Este lunes hay paro general de la CGT. Es el tercero durante la presidencia de Mauricio Macri. El segundo y medio, mejor dicho, porque hubo uno -mientras se votaba la reforma previsional, en diciembre pasado- que duró medio día. Los dos anteriores estuvieron signados por las internas de los dirigentes gremiales sobre quién conduciría la central, qué postura adoptarían frente al Ejecutivo y cuál sería el futuro de los trabajadores.

Éste también podría serlo, porque nada de eso se definió en todo el tiempo que pasó desde el 6 de abril de 2017 hasta este lunes.
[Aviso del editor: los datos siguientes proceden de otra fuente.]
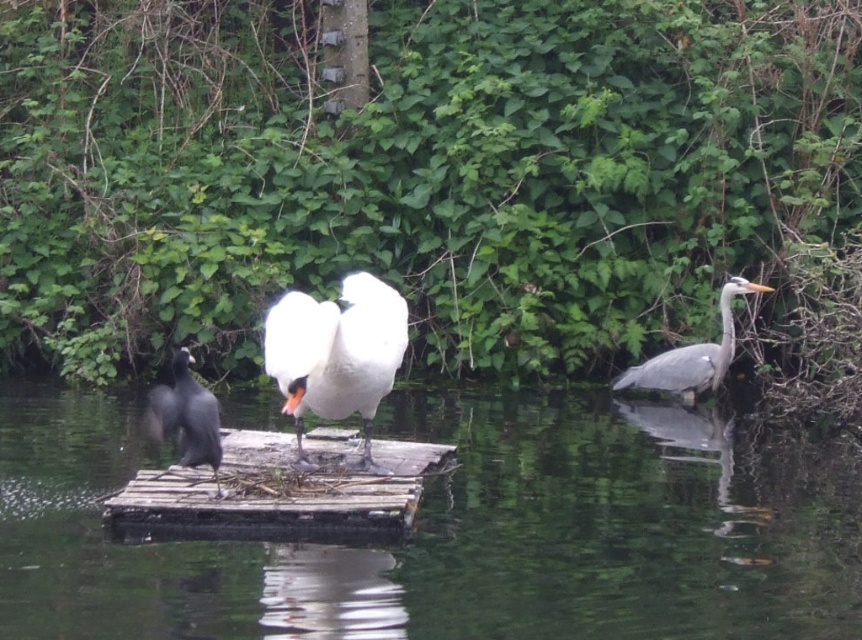 You are standing on the wooden platform and want to reach a small insect located at point (342, 353) and a shiny pebble at point (742, 284). Which object will you reach first if you move straight ahead from your current position?

You will reach the small insect located at point (342, 353) first because it is closer to the camera than the shiny pebble at point (742, 284).

You are a photographer trying to capture a clear shot of the black glossy bird at left and the clear water at center. Based on their positions, which object is located lower in the image?

The clear water at center is located lower than the black glossy bird at left in the image.

You are standing on the edge of the platform and want to place a small toy boat in the water. Since the clear water at center and the white feathered swan at center are both in your view, which one should you aim for to ensure the boat floats freely without hitting the swan?

The clear water at center has a smaller size compared to the white feathered swan at center, so you should aim for the area around the white feathered swan at center where there is more space to ensure the boat floats freely without hitting the swan. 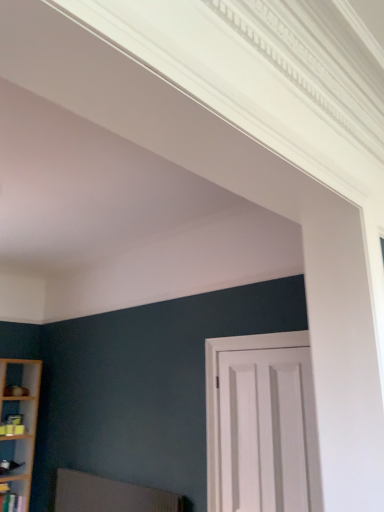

Sin embargo, la realidad se impuso de tal forma que dialoguistas y combativos, que moyanistas, gordos, independientes y cuantos grupos internos puedan definirse, entendieron que era necesario hacer una medida de fuerza.

Como suele suceder, la previa estuvo signada por los cruces verbales entre funcionarios del gobierno nacional y los dirigentes sindicales. Lo que no hubo -jamás hasta ahora- es un diálogo profundo sobre el futuro de los trabajadores. El gobierno planteó un camino, que los gremios rechazan.

Ese rumbo está plasmado en la reforma laboral enviada al Congreso en distintas partes, una estrategia pergeñada para lograr un consenso negociado, que fue descartado por el peronismo -a pedido de la CGT- antes si quiera de comenzar. El oficialismo, que reconocía errores y anunciaba con una sonrisa giros de 180 grados en alguna de sus posturas, quedó definitivamente abandonado a principios del año pasado.

Habrá, sí, seguramente, un llamado al diálogo a los popes sindicales. Se harán anuncios de acuerdos (obras sociales, trabajo para los jóvenes, etc.). Pero nada de impacto. Para eso debería haber diálogo, y no sólo reuniones. Lo señalaron en reiteradas oportunidades los opositores dialoguistas, que buscaron por todos los medios negociar con el gobierno en la disputa por las tarifas de luz y gas.

Lo mismo hicieron desde la Iglesia. Y también los gremialistas que no quieren que triunfe la postura de Pablo Moyano, de ir al choque contra el oficialismo. Pero frente a todos esos pedidos, el gobierno ratificó su rumbo. Quizás el paro lo obligue a dialogar de verdad. O quizás todo siga empeorando.